CRANFORD – Back in June of 2019, the Cranford Board of Education began looking into vaping detectors after seeing one used at a safety and security conference.
With the use of vapes by teenagers on the rise, Cranford’s Safety and Wellness Committee started to research several devices and speak with a few schools in Union County that have already installed them. After a few months of deliberation, the Board decided to move forward to bring in the “Halo Smart Sensor” vape detectors for the bathrooms of Cranford High School.
“They’re designed similar to a smoke detector, but with a non-alarming system, so a sound is not going to trigger. It will trigger a message to be sent to a computer or a phone that there’s an issue in a certain area,” said Cranford High School Principal Mark Cantagallo. “Based on our research, demonstrations with the company, and feedback from other school districts, they’re functioning and useful to help prevent this challenge that honestly every school in New Jersey, middle and high school, is tackling.”
According to the Halo Smart Scensor website, “HALO IOT Smart Sensor is a multi-sensor capable of detecting vape, smoke, and abnormal sounds like shouting in areas a camera cannot be placed. Additional sensors give HALO the ability to monitor air quality for temperature, humidity, hazardous chemicals and more!”
Prinicipal Cantagallo wanted to reinforce again that these detectors do not record video or conversation, but it can detect if there is possibly a fight going on if it generates an abnormal decibel level.
Cranford High School already has an “Adapt Program” that helps educate students if they’re involved with vaping, smoking, or even drugs and alcohol, and this is yet another step taken by the Board of Education to prevent substance usage, educate the students about the dangers associated, and maintain a healthy and safe environment.

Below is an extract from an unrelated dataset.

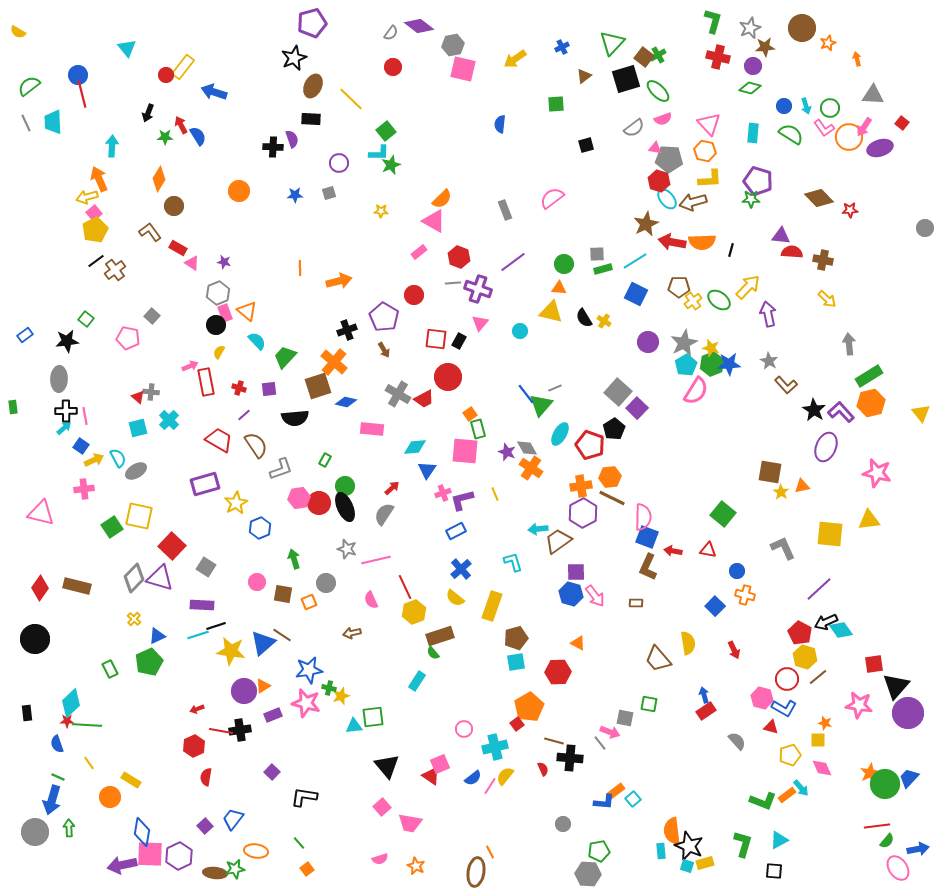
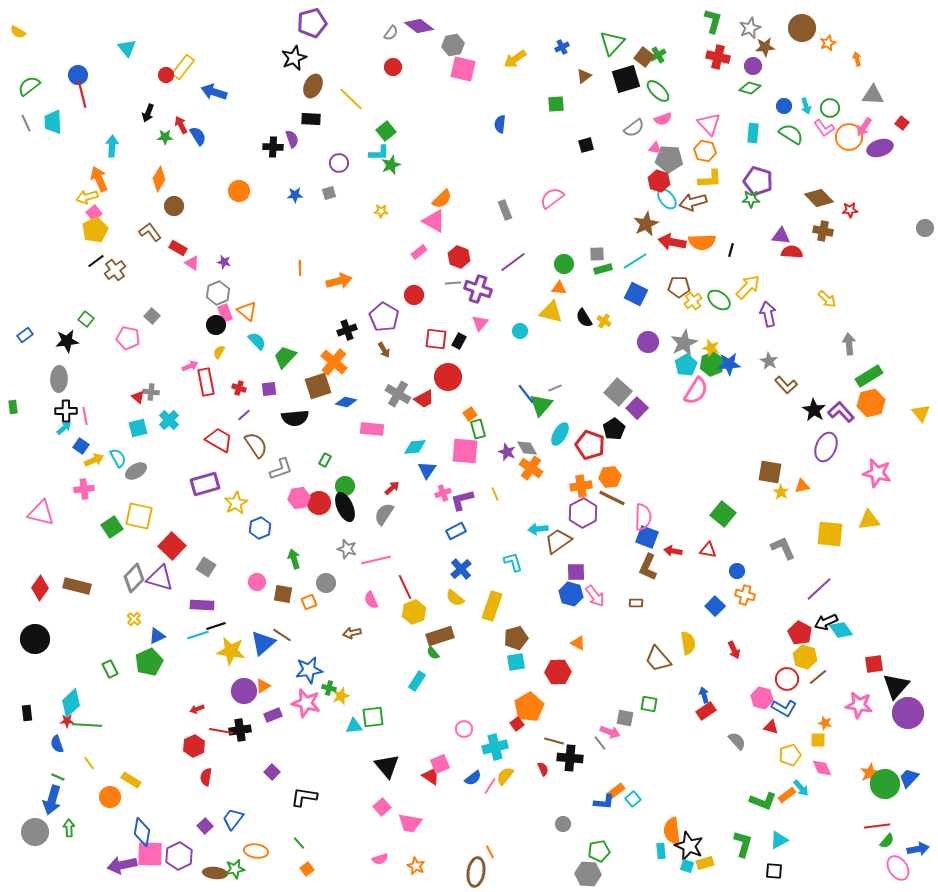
brown cross at (823, 260): moved 29 px up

“We have a safe school,” added Cantagallo. “We don’t see fighting in the bathrooms. We don’t see the use of drugs or alcohol on school grounds. Do we have similar issues that every school has where we may hear a suspicion of something here or there? We do, and we take care of it. The key is we are not here to punish them. We’re here to assist them.”

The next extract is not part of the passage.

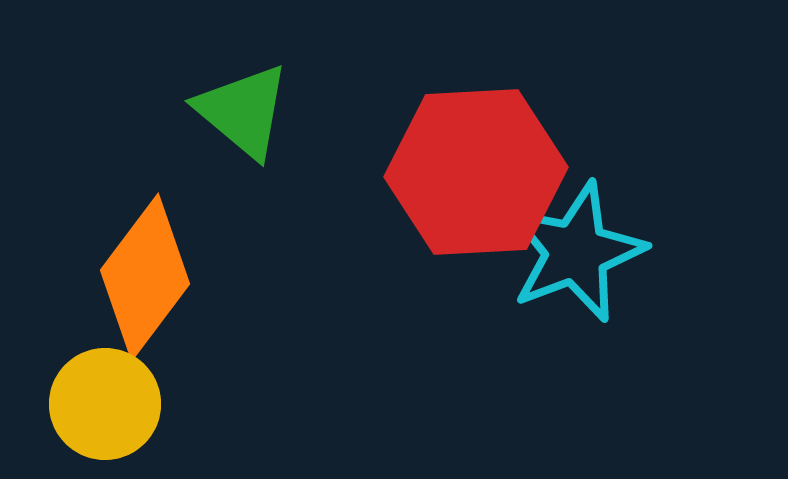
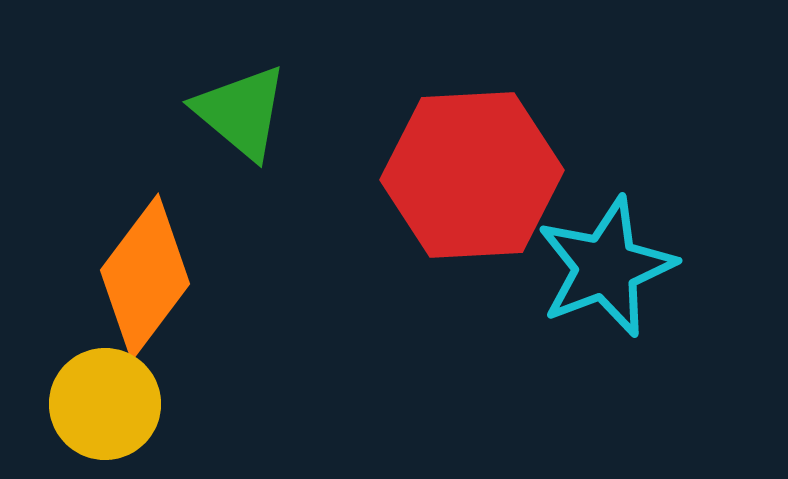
green triangle: moved 2 px left, 1 px down
red hexagon: moved 4 px left, 3 px down
cyan star: moved 30 px right, 15 px down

Mr. Cantagallo mentioned that in his 10 years as a principal, he has not had to discipline one student for smoking cigarettes in school or on school grounds and the push of anti-tobacco companies has basically eliminated cigarette use among students. He and Cranford Board of Education member Mr. William Hulse say that pushing the anti-vape message is now the new challenge.
“People say you can punish, but our mission is to work as a community with the parents, police department, and the schools to educate the students, not punish,” said Hulse. “It’s more important to educate the students on the issues that involve vaping, and then we can get them help.”
According to Mr. Cantagallo, the installation of the vape detectors should be complete prior to the end of February.
“This isn’t a secret,” added Hulse. “It’s not an ‘I got you’ moment. It’s something we want to make sure is communicated properly to the parents and communicated properly to the students so everybody knows they’re there.”
While these detectors will first be installed in Cranford High School, the hope is that if they’re successful in stopping and deterring vaping, the Cranford Board of Education will look to budget for additional detectors in Orange Avenue and Hillside Avenue Schools.
“Students have to feel safe,” said Hulse. “In this environment, if you’re thinking about something else, you’re not thinking about learning. If you have that safety aspect and mindfulness, I think it goes a long way.”